WORK TO BE COMPLETED.
Using the word "their" as the filter, copy each matching line from the records.

SUPPLIED RECORDS.
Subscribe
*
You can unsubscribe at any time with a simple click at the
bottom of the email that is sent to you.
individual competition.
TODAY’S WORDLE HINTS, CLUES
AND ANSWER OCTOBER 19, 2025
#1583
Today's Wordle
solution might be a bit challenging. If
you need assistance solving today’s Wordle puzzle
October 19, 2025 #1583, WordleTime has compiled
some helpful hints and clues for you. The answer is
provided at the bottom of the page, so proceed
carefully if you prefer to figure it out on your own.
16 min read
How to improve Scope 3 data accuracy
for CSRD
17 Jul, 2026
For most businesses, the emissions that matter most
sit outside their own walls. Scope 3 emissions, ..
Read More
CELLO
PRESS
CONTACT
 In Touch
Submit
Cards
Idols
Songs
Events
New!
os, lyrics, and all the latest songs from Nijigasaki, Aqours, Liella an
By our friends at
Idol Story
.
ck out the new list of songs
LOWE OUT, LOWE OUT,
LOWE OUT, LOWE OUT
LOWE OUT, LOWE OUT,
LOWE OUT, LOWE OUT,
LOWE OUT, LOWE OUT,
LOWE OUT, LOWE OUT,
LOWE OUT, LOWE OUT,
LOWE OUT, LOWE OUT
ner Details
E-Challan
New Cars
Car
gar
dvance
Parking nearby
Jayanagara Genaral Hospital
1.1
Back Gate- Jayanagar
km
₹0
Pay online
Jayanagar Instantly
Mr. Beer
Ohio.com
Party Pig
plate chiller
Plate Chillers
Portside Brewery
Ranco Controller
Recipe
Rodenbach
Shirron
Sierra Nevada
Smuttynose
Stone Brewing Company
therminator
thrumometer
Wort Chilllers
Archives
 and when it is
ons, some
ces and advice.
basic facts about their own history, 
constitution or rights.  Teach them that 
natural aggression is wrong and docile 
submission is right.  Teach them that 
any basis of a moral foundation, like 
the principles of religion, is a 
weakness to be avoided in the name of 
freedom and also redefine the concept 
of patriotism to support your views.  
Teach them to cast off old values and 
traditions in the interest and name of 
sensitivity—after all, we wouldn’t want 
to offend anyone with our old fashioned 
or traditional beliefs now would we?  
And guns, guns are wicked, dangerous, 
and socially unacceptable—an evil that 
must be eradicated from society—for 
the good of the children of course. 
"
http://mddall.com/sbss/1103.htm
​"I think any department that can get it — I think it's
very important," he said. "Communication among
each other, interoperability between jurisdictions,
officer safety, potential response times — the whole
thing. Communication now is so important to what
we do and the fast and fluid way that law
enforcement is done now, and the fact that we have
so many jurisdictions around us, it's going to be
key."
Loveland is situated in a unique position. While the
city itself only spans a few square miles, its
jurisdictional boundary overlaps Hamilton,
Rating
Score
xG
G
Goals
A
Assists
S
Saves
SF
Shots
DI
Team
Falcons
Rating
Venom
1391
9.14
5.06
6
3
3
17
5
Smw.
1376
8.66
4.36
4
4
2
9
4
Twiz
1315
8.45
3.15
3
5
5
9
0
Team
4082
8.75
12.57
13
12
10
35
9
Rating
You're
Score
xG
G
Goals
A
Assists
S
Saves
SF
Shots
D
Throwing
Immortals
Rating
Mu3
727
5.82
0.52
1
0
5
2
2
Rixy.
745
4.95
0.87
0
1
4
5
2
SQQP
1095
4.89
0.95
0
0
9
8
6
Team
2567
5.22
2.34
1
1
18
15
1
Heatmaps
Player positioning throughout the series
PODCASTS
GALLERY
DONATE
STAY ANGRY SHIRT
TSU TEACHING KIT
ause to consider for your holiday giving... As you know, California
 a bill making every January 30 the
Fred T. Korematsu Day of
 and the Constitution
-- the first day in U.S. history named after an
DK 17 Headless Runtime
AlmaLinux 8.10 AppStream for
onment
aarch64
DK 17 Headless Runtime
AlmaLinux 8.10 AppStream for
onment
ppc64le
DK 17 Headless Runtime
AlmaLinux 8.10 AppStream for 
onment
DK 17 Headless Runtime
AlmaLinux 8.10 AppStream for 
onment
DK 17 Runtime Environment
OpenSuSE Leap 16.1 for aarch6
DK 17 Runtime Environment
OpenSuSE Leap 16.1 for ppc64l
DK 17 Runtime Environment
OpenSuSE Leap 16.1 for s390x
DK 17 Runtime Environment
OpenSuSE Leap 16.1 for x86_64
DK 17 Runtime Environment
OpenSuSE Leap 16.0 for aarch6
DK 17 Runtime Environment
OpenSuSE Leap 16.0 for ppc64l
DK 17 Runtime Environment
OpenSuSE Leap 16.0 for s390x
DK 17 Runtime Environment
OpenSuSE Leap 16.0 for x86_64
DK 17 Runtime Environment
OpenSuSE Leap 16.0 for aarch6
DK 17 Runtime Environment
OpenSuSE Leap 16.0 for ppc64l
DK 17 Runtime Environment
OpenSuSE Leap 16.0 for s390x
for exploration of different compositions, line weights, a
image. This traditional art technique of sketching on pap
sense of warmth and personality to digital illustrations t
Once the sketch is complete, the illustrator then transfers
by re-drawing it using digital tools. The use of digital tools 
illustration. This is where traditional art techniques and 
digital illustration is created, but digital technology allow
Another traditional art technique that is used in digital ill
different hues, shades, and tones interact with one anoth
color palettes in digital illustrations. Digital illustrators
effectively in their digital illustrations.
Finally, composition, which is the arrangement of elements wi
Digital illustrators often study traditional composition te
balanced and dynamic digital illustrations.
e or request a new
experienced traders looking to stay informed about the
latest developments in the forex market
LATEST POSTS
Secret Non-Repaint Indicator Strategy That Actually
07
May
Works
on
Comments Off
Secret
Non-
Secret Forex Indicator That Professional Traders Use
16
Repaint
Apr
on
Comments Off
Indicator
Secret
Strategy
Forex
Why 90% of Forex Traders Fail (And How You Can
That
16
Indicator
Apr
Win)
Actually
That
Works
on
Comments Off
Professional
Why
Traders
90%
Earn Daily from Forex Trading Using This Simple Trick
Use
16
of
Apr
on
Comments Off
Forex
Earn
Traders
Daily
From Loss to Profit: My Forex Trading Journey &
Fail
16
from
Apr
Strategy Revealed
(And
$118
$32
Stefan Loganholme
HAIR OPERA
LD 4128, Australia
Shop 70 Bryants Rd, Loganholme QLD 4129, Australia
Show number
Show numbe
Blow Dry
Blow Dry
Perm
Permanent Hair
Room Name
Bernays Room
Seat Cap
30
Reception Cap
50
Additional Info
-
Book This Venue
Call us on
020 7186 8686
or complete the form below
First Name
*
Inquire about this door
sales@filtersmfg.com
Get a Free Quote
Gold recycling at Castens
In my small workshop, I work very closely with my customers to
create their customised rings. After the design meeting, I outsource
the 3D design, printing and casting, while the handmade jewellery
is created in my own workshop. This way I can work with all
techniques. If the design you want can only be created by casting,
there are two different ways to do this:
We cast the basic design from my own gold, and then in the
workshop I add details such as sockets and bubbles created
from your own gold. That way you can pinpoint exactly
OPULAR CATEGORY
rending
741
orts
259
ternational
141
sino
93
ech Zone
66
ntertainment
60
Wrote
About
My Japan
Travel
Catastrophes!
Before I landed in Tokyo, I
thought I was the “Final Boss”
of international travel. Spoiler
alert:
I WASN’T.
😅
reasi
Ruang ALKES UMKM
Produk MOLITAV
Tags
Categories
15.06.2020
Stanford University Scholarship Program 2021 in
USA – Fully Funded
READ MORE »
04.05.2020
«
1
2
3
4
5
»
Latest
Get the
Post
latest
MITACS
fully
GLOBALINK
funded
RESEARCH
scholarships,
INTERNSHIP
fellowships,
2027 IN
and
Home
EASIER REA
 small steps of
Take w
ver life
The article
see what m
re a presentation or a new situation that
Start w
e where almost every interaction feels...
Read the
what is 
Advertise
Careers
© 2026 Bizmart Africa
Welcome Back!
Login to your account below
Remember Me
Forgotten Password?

REPLY.
sit outside their own walls. Scope 3 emissions, ..
basic facts about their own history, 
effectively in their digital illustrations.
create their customised rings. After the design meeting, I outsource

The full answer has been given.